Thus, the Legislature specifically designated as compensable the costs incurred from specific damage to property or natural resources, personal injuries, or the need to monitor or remediate damages created by the landfill. Although diminution of real-property value is qualitatively different from the kinds of damages enumerated by the Legislature, DEP's initial regulations specifically authorized compensation therefor by defining damages to include

(1) The cost of restoring, repairing or replacing any real or personal property damaged or destroyed, and the diminution in fair market value of any real property. [N.J.A.C. 7:1T-1.5 (emphasis added).]

Those regulations also required that claimants “produce substantial evidence” of damage. N.J.A.C. 7:1I-1.7(a).

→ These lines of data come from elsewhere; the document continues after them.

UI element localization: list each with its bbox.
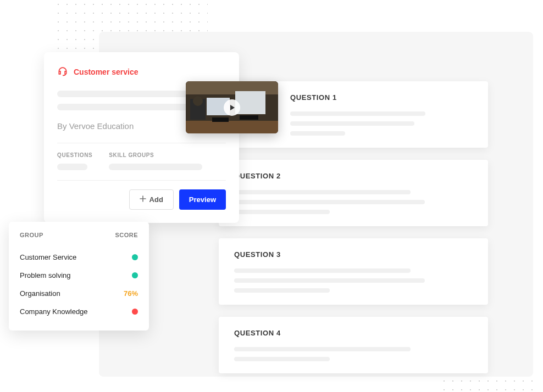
skeleton-line xyxy=(57,91,189,97)
svg-rect-8 xyxy=(240,115,258,120)
skeleton-line xyxy=(290,131,345,136)
stat-label: SKILL GROUPS xyxy=(109,152,202,158)
video-thumbnail[interactable] xyxy=(186,81,278,133)
svg-rect-6 xyxy=(186,121,278,133)
assessment-title: Customer service xyxy=(74,68,138,76)
score-header-score: SCORE xyxy=(115,232,138,238)
assessment-card: Customer service By Vervoe Education QUE… xyxy=(44,52,239,223)
question-title: QUESTION 4 xyxy=(234,329,473,337)
score-indicator-dot xyxy=(132,272,138,278)
divider xyxy=(57,143,226,143)
score-row-name: Organisation xyxy=(20,289,60,298)
question-title: QUESTION 3 xyxy=(234,250,473,259)
score-card: GROUP SCORE Customer Service Problem sol… xyxy=(9,222,149,331)
score-row-name: Problem solving xyxy=(20,271,71,279)
score-row: Customer Service xyxy=(20,248,138,266)
headset-icon xyxy=(57,65,68,79)
svg-rect-7 xyxy=(212,117,229,122)
divider xyxy=(57,180,226,181)
score-row: Company Knowledge xyxy=(20,303,138,321)
plus-icon xyxy=(140,195,146,204)
question-title: QUESTION 1 xyxy=(290,93,473,102)
score-row-name: Company Knowledge xyxy=(20,307,88,316)
skeleton-line xyxy=(234,288,330,293)
skeleton-line xyxy=(234,357,330,361)
svg-rect-2 xyxy=(235,91,265,114)
card-header: Customer service xyxy=(57,65,226,79)
preview-button-label: Preview xyxy=(189,195,216,204)
skeleton-line xyxy=(234,210,330,214)
question-card: QUESTION 4 xyxy=(219,317,488,373)
skeleton-line xyxy=(290,111,425,116)
skeleton-line xyxy=(234,278,425,283)
button-row: Add Preview xyxy=(57,189,226,210)
skeleton-line xyxy=(234,268,411,273)
skeleton-line xyxy=(109,164,202,170)
add-button-label: Add xyxy=(149,195,163,204)
skeleton-line xyxy=(234,190,411,194)
skeleton-line xyxy=(57,164,87,170)
preview-button[interactable]: Preview xyxy=(179,189,226,210)
score-header: GROUP SCORE xyxy=(20,232,138,238)
score-row: Problem solving xyxy=(20,266,138,284)
question-title: QUESTION 2 xyxy=(234,172,473,180)
score-percent: 76% xyxy=(124,289,138,298)
score-row: Organisation 76% xyxy=(20,284,138,303)
skeleton-line xyxy=(234,347,411,351)
score-header-group: GROUP xyxy=(20,232,43,238)
stats-row: QUESTIONS SKILL GROUPS xyxy=(57,152,226,170)
score-indicator-dot xyxy=(132,309,138,315)
question-card: QUESTION 3 xyxy=(219,238,488,305)
score-row-name: Customer Service xyxy=(20,253,76,261)
stat-questions: QUESTIONS xyxy=(57,152,92,170)
svg-point-5 xyxy=(193,96,203,106)
stat-label: QUESTIONS xyxy=(57,152,92,158)
add-button[interactable]: Add xyxy=(129,189,174,210)
skeleton-line xyxy=(234,200,425,204)
skeleton-line xyxy=(290,121,414,126)
stat-skillgroups: SKILL GROUPS xyxy=(109,152,202,170)
score-indicator-dot xyxy=(132,254,138,260)
question-card: QUESTION 2 xyxy=(219,160,488,226)
play-icon xyxy=(224,99,240,116)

As evidenced by the certification of the administrator of the Sanitary Landfill Contingency Fund (Fund), approximately eighty percent of all claims filed against the Fund through September 30, 1988, were filed by persons owning property in the vicinity of the GEMS landfill. DEP asserts that of the approximately $5.1 million in claims paid by the Fund as of that date, it awarded about $4.8 million to claimants alleging diminu *396 tion of property value based on proximity of their homes to the GEMS landfill. That experience, combined with the Fund’s potential statewide liability for damages attributable to diminution of property value because of proximity to GEMS and other landfills, prompted DEP to consider revising its regulations. The administrator observed:

Since the potential liability of the Fund is so enormous, we wanted to make sure that the Fund was administered equitably to ensure the continued availability of monies for people who could satisfy the requirements for compensation. In attempting to address these adverse effects, it was decided that the regulations should be revised. One of the changes was to require that a claimant make a good faith attempt to sell his property. It did not appear that to require sales would depress the local real estate market and escalate damages paid by the Fund. Moreover, we felt the sales requirement, which became N.J.A.C. 7:11-3.3, would be a reasonable way to provide us with additional evidence of actual damage caused by landfill operations and provide the information needed to continuously monitor the claims process.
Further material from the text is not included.